Wang Jiahai, Tang Zheng, Wang Ronglong
Faculty of Engineering, Toyama University, Toyama-shi 930-8555, Japan.
Int J Neural Syst. 2004 Apr;14(2):107-16. doi: 10.1142/S0129065704001917.
In this paper, based on maximum neural network, we propose a new parallel algorithm that can help the maximum neural network escape from local minima by including a transient chaotic neurodynamics for bipartite subgraph problem. The goal of the bipartite subgraph problem, which is an NP- complete problem, is to remove the minimum number of edges in a given graph such that the remaining graph is a bipartite graph. Lee et al. presented a parallel algorithm using the maximum neural model (winner-take-all neuron model) for this NP- complete problem. The maximum neural model always guarantees a valid solution and greatly reduces the search space without a burden on the parameter-tuning. However, the model has a tendency to converge to a local minimum easily because it is based on the steepest descent method. By adding a negative self-feedback to the maximum neural network, we proposed a new parallel algorithm that introduces richer and more flexible chaotic dynamics and can prevent the network from getting stuck at local minima.
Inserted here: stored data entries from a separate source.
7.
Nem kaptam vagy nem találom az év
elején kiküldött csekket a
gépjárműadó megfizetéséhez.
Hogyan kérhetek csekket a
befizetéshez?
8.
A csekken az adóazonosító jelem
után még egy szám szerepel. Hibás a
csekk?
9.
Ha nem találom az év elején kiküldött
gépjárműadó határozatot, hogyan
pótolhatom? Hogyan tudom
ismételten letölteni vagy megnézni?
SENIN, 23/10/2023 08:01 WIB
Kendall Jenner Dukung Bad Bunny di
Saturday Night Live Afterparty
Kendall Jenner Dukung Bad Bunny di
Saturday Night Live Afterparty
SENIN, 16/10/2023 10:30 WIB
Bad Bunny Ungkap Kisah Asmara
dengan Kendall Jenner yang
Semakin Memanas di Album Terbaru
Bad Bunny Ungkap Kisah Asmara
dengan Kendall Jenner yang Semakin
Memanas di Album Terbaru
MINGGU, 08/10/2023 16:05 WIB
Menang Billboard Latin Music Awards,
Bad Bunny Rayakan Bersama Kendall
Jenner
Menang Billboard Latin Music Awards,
After the chaotic dynamics vanishes, the proposed algorithm is then fundamentally reined by the gradient descent dynamics and usually converges to a stable equilibrium point. The proposed algorithm has the advantages of both the maximum neural network and the chaotic neurodynamics. A large number of instances have been simulated to verify the proposed algorithm. The simulation results show that our algorithm finds the optimum or near-optimum solution for the bipartite subgraph problem superior to that of the best existing parallel algorithms.
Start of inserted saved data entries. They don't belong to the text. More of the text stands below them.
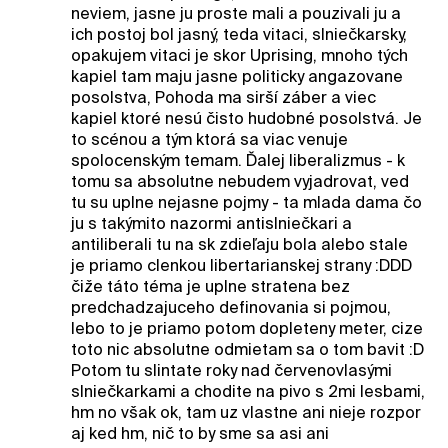
neviem, jasne ju proste mali a pouzivali ju a
ich postoj bol jasný, teda vitaci, slniečkarsky,
opakujem vitaci je skor Uprising, mnoho tých
kapiel tam maju jasne politicky angazovane
posolstva, Pohoda ma sirší záber a viec
kapiel ktoré nesú čisto hudobné posolstvá. Je
to scénou a tým ktorá sa viac venuje
spolocenským temam. Ďalej liberalizmus - k
tomu sa absolutne nebudem vyjadrovat, ved
tu su uplne nejasne pojmy - ta mlada dama čo
ju s takýmito nazormi antislniečkari a
antiliberali tu na sk zdieľaju bola alebo stale
je priamo clenkou libertarianskej strany :DDD
čiže táto téma je uplne stratena bez
predchadzajuceho definovania si pojmou,
lebo to je priamo potom dopleteny meter, cize
toto nic absolutne odmietam sa o tom bavit :D
Potom tu slintate roky nad červenovlasými
slniečkarkami a chodite na pivo s 2mi lesbami,
hm no však ok, tam uz vlastne ani nieje rozpor
aj ked hm, nič to by sme sa asi ani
在本文中,基于最大神经网络,我们提出了一种新的并行算法,该算法通过引入用于二分图问题的瞬态混沌神经动力学,帮助最大神经网络逃离局部最小值。二分图问题是一个NP完全问题,其目标是在给定图中去除最少数量的边,使得剩余的图是一个二分图。Lee等人针对这个NP完全问题提出了一种使用最大神经模型(胜者全得神经元模型)的并行算法。最大神经模型总能保证得到一个有效的解,并且在无需参数调整负担的情况下极大地减少了搜索空间。然而,该模型容易收敛到局部最小值,因为它基于最速下降法。通过向最大神经网络添加负自反馈,我们提出了一种新的并行算法,该算法引入了更丰富、更灵活的混沌动力学,并且可以防止网络陷入局部最小值。在混沌动力学消失后,所提出的算法随后从根本上由梯度下降动力学控制,并且通常会收敛到一个稳定平衡点。所提出的算法兼具最大神经网络和混沌神经动力学的优点。已经对大量实例进行了模拟,以验证所提出的算法。模拟结果表明,我们的算法为二分图问题找到的最优解或近似最优解优于现有的最佳并行算法。